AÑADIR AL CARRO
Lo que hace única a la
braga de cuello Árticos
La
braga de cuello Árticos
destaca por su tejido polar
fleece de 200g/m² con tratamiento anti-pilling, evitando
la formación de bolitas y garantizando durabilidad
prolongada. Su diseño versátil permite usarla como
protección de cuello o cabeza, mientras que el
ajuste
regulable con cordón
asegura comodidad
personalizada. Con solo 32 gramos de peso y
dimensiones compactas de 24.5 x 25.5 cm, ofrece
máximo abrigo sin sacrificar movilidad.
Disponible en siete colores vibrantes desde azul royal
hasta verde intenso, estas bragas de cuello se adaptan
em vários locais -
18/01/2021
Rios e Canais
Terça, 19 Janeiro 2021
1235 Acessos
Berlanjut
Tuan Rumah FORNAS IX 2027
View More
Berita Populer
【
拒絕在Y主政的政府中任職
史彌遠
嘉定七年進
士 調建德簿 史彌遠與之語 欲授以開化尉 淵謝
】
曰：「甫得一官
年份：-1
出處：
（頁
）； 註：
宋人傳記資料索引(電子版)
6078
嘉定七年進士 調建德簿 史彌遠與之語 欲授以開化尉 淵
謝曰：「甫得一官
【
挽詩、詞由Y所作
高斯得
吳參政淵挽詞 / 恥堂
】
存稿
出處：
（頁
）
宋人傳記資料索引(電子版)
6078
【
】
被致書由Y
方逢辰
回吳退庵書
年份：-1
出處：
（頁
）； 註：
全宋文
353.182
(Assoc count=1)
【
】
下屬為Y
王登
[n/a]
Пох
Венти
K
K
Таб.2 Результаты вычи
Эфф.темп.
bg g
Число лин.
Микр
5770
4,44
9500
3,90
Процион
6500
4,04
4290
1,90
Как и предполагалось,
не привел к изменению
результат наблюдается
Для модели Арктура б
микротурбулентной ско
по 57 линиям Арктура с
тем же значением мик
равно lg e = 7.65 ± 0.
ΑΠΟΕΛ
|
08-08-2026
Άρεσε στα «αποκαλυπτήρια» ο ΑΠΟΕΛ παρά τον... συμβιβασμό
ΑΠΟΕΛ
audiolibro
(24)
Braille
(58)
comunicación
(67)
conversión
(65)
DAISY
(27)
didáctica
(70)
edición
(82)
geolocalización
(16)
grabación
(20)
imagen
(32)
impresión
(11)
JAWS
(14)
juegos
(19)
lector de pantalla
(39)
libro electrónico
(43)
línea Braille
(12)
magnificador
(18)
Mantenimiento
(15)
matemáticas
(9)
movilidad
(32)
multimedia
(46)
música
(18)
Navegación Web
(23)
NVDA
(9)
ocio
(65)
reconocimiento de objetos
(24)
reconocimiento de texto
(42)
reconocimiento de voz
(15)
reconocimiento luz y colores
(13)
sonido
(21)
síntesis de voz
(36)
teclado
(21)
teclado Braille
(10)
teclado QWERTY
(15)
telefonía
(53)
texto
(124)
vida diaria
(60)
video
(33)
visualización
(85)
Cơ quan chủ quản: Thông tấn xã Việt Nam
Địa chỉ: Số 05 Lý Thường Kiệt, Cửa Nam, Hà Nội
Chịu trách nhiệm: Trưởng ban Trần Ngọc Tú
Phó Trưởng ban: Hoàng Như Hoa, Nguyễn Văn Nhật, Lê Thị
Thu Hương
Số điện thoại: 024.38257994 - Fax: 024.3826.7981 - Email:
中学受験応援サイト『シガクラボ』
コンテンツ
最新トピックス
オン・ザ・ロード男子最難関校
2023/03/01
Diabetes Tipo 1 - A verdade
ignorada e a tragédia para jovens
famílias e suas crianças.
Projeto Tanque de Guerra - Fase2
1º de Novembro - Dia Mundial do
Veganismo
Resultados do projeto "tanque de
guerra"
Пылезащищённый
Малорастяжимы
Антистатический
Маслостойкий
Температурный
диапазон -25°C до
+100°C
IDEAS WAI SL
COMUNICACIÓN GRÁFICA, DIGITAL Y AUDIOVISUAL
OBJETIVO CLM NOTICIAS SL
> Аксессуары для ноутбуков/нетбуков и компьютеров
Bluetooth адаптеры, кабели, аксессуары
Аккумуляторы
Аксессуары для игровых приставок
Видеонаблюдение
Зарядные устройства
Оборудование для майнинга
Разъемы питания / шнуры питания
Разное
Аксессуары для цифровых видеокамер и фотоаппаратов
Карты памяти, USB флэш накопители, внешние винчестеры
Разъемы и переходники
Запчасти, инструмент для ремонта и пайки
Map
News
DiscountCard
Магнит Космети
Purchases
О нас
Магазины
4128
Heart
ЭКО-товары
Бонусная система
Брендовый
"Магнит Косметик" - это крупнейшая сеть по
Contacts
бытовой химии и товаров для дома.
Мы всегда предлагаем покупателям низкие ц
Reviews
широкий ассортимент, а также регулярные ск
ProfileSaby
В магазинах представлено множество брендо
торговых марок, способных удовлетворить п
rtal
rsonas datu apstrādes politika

——

Where a line above holds the word "colores", copy it.

Disponible en siete colores vibrantes desde azul royal
reconocimiento luz y colores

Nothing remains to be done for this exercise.